Collected data:

________

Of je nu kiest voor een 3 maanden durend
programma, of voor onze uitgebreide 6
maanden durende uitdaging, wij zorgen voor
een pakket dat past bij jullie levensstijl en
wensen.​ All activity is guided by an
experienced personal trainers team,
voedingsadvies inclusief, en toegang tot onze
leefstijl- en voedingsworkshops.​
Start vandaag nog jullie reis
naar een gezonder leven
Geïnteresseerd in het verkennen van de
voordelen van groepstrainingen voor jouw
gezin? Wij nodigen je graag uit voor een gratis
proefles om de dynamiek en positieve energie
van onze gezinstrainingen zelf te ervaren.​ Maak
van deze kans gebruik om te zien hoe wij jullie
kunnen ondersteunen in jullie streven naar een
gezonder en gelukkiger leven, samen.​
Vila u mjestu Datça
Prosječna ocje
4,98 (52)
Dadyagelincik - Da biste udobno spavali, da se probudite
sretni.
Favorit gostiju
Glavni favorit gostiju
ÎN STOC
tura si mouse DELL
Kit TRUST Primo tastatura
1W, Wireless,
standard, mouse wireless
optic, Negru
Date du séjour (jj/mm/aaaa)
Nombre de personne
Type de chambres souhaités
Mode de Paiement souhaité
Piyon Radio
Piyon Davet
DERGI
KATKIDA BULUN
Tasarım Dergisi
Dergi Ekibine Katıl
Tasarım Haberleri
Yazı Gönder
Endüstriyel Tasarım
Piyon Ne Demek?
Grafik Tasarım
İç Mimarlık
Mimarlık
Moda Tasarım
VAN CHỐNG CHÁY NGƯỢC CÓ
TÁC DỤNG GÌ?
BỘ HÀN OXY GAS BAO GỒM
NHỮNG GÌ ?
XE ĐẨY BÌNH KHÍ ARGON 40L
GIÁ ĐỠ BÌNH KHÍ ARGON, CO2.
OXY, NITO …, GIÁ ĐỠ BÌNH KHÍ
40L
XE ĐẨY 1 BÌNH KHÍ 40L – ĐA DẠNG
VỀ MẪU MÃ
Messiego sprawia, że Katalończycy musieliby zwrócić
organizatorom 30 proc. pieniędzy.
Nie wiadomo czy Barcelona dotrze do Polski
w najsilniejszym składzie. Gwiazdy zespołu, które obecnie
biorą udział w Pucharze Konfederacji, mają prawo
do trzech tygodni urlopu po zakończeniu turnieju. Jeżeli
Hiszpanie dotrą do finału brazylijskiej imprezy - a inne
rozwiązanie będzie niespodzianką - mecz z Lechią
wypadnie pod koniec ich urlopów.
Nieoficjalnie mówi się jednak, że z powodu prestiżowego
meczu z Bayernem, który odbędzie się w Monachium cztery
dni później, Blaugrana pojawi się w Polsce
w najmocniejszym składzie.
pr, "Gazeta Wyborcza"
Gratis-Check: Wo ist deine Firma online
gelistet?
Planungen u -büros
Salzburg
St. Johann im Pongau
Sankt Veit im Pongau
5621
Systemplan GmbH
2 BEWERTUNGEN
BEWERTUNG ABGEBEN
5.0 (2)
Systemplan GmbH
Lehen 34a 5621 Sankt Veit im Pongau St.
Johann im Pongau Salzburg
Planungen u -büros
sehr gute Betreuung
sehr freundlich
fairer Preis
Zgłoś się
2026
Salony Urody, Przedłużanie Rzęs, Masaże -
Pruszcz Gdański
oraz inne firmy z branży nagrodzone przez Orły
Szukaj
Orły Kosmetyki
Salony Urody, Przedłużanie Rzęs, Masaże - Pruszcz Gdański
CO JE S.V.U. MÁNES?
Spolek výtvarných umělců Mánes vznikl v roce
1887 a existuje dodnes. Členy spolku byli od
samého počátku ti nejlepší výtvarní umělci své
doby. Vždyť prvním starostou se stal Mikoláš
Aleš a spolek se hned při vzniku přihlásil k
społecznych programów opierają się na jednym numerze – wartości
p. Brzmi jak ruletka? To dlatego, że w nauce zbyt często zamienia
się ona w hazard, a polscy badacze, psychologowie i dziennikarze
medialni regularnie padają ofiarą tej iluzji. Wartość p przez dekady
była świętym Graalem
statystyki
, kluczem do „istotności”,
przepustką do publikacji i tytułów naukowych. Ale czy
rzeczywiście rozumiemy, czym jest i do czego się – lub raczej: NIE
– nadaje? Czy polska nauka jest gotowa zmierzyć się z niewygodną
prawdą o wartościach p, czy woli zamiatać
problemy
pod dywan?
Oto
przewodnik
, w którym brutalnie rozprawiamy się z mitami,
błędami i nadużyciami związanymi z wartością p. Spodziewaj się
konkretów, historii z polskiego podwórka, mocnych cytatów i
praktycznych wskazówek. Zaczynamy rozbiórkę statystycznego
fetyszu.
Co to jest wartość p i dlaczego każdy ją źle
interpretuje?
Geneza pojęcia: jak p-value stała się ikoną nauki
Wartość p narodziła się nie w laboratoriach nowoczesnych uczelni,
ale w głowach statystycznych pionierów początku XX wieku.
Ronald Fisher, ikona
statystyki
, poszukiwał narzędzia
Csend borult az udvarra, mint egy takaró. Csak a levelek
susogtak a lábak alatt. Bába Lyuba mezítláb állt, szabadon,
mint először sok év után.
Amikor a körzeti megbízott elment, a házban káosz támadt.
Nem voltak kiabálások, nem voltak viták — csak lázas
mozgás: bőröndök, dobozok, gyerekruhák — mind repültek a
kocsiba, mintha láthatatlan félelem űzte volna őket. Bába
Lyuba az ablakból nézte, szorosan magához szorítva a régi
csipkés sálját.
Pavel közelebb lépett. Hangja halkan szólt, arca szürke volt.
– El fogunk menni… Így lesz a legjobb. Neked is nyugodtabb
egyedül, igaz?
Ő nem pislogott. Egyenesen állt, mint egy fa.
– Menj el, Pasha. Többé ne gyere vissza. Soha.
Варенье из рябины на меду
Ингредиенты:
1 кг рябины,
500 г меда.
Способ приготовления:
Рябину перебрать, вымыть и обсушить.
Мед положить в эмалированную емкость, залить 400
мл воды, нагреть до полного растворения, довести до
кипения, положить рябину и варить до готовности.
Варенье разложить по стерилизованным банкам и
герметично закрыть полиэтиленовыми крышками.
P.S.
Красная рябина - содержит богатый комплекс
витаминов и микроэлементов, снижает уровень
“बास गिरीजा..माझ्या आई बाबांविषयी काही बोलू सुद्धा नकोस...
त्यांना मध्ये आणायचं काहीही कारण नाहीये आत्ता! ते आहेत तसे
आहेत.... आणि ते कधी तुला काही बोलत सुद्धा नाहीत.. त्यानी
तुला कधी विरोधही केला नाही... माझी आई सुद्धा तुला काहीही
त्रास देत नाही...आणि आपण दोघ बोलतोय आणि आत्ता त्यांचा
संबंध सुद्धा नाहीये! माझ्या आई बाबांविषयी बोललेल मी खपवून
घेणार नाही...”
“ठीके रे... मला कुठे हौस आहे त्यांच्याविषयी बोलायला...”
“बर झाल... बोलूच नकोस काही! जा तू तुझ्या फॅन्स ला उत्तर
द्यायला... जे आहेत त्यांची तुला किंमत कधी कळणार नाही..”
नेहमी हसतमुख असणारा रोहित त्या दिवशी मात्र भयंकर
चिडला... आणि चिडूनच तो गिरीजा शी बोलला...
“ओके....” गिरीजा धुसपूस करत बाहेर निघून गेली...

________

ASSIGNMENT
Each line above needs to be written out again exactly.

WRITTEN ANSWER
Of je nu kiest voor een 3 maanden durend
programma, of voor onze uitgebreide 6
maanden durende uitdaging, wij zorgen voor
een pakket dat past bij jullie levensstijl en
wensen.​ All activity is guided by an
experienced personal trainers team,
voedingsadvies inclusief, en toegang tot onze
leefstijl- en voedingsworkshops.​
Start vandaag nog jullie reis
naar een gezonder leven
Geïnteresseerd in het verkennen van de
voordelen van groepstrainingen voor jouw
gezin? Wij nodigen je graag uit voor een gratis
proefles om de dynamiek en positieve energie
van onze gezinstrainingen zelf te ervaren.​ Maak
van deze kans gebruik om te zien hoe wij jullie
kunnen ondersteunen in jullie streven naar een
gezonder en gelukkiger leven, samen.​
Vila u mjestu Datça
Prosječna ocje
4,98 (52)
Dadyagelincik - Da biste udobno spavali, da se probudite
sretni.
Favorit gostiju
Glavni favorit gostiju
ÎN STOC
tura si mouse DELL
Kit TRUST Primo tastatura
1W, Wireless,
standard, mouse wireless
optic, Negru
Date du séjour (jj/mm/aaaa)
Nombre de personne
Type de chambres souhaités
Mode de Paiement souhaité
Piyon Radio
Piyon Davet
DERGI
KATKIDA BULUN
Tasarım Dergisi
Dergi Ekibine Katıl
Tasarım Haberleri
Yazı Gönder
Endüstriyel Tasarım
Piyon Ne Demek?
Grafik Tasarım
İç Mimarlık
Mimarlık
Moda Tasarım
VAN CHỐNG CHÁY NGƯỢC CÓ
TÁC DỤNG GÌ?
BỘ HÀN OXY GAS BAO GỒM
NHỮNG GÌ ?
XE ĐẨY BÌNH KHÍ ARGON 40L
GIÁ ĐỠ BÌNH KHÍ ARGON, CO2.
OXY, NITO …, GIÁ ĐỠ BÌNH KHÍ
40L
XE ĐẨY 1 BÌNH KHÍ 40L – ĐA DẠNG
VỀ MẪU MÃ
Messiego sprawia, że Katalończycy musieliby zwrócić
organizatorom 30 proc. pieniędzy.
Nie wiadomo czy Barcelona dotrze do Polski
w najsilniejszym składzie. Gwiazdy zespołu, które obecnie
biorą udział w Pucharze Konfederacji, mają prawo
do trzech tygodni urlopu po zakończeniu turnieju. Jeżeli
Hiszpanie dotrą do finału brazylijskiej imprezy - a inne
rozwiązanie będzie niespodzianką - mecz z Lechią
wypadnie pod koniec ich urlopów.
Nieoficjalnie mówi się jednak, że z powodu prestiżowego
meczu z Bayernem, który odbędzie się w Monachium cztery
dni później, Blaugrana pojawi się w Polsce
w najmocniejszym składzie.
pr, "Gazeta Wyborcza"
Gratis-Check: Wo ist deine Firma online
gelistet?
Planungen u -büros
Salzburg
St. Johann im Pongau
Sankt Veit im Pongau
5621
Systemplan GmbH
2 BEWERTUNGEN
BEWERTUNG ABGEBEN
5.0 (2)
Systemplan GmbH
Lehen 34a 5621 Sankt Veit im Pongau St.
Johann im Pongau Salzburg
Planungen u -büros
sehr gute Betreuung
sehr freundlich
fairer Preis
Zgłoś się
2026
Salony Urody, Przedłużanie Rzęs, Masaże -
Pruszcz Gdański
oraz inne firmy z branży nagrodzone przez Orły
Szukaj
Orły Kosmetyki
Salony Urody, Przedłużanie Rzęs, Masaże - Pruszcz Gdański
CO JE S.V.U. MÁNES?
Spolek výtvarných umělců Mánes vznikl v roce
1887 a existuje dodnes. Členy spolku byli od
samého počátku ti nejlepší výtvarní umělci své
doby. Vždyť prvním starostou se stal Mikoláš
Aleš a spolek se hned při vzniku přihlásil k
społecznych programów opierają się na jednym numerze – wartości
p. Brzmi jak ruletka? To dlatego, że w nauce zbyt często zamienia
się ona w hazard, a polscy badacze, psychologowie i dziennikarze
medialni regularnie padają ofiarą tej iluzji. Wartość p przez dekady
była świętym Graalem
statystyki
, kluczem do „istotności”,
przepustką do publikacji i tytułów naukowych. Ale czy
rzeczywiście rozumiemy, czym jest i do czego się – lub raczej: NIE
– nadaje? Czy polska nauka jest gotowa zmierzyć się z niewygodną
prawdą o wartościach p, czy woli zamiatać
problemy
pod dywan?
Oto
przewodnik
, w którym brutalnie rozprawiamy się z mitami,
błędami i nadużyciami związanymi z wartością p. Spodziewaj się
konkretów, historii z polskiego podwórka, mocnych cytatów i
praktycznych wskazówek. Zaczynamy rozbiórkę statystycznego
fetyszu.
Co to jest wartość p i dlaczego każdy ją źle
interpretuje?
Geneza pojęcia: jak p-value stała się ikoną nauki
Wartość p narodziła się nie w laboratoriach nowoczesnych uczelni,
ale w głowach statystycznych pionierów początku XX wieku.
Ronald Fisher, ikona
statystyki
, poszukiwał narzędzia
Csend borult az udvarra, mint egy takaró. Csak a levelek
susogtak a lábak alatt. Bába Lyuba mezítláb állt, szabadon,
mint először sok év után.
Amikor a körzeti megbízott elment, a házban káosz támadt.
Nem voltak kiabálások, nem voltak viták — csak lázas
mozgás: bőröndök, dobozok, gyerekruhák — mind repültek a
kocsiba, mintha láthatatlan félelem űzte volna őket. Bába
Lyuba az ablakból nézte, szorosan magához szorítva a régi
csipkés sálját.
Pavel közelebb lépett. Hangja halkan szólt, arca szürke volt.
– El fogunk menni… Így lesz a legjobb. Neked is nyugodtabb
egyedül, igaz?
Ő nem pislogott. Egyenesen állt, mint egy fa.
– Menj el, Pasha. Többé ne gyere vissza. Soha.
Варенье из рябины на меду
Ингредиенты:
1 кг рябины,
500 г меда.
Способ приготовления:
Рябину перебрать, вымыть и обсушить.
Мед положить в эмалированную емкость, залить 400
мл воды, нагреть до полного растворения, довести до
кипения, положить рябину и варить до готовности.
Варенье разложить по стерилизованным банкам и
герметично закрыть полиэтиленовыми крышками.
P.S.
Красная рябина - содержит богатый комплекс
витаминов и микроэлементов, снижает уровень
“बास गिरीजा..माझ्या आई बाबांविषयी काही बोलू सुद्धा नकोस...
त्यांना मध्ये आणायचं काहीही कारण नाहीये आत्ता! ते आहेत तसे
आहेत.... आणि ते कधी तुला काही बोलत सुद्धा नाहीत.. त्यानी
तुला कधी विरोधही केला नाही... माझी आई सुद्धा तुला काहीही
त्रास देत नाही...आणि आपण दोघ बोलतोय आणि आत्ता त्यांचा
संबंध सुद्धा नाहीये! माझ्या आई बाबांविषयी बोललेल मी खपवून
घेणार नाही...”
“ठीके रे... मला कुठे हौस आहे त्यांच्याविषयी बोलायला...”
“बर झाल... बोलूच नकोस काही! जा तू तुझ्या फॅन्स ला उत्तर
द्यायला... जे आहेत त्यांची तुला किंमत कधी कळणार नाही..”
नेहमी हसतमुख असणारा रोहित त्या दिवशी मात्र भयंकर
चिडला... आणि चिडूनच तो गिरीजा शी बोलला...
“ओके....” गिरीजा धुसपूस करत बाहेर निघून गेली...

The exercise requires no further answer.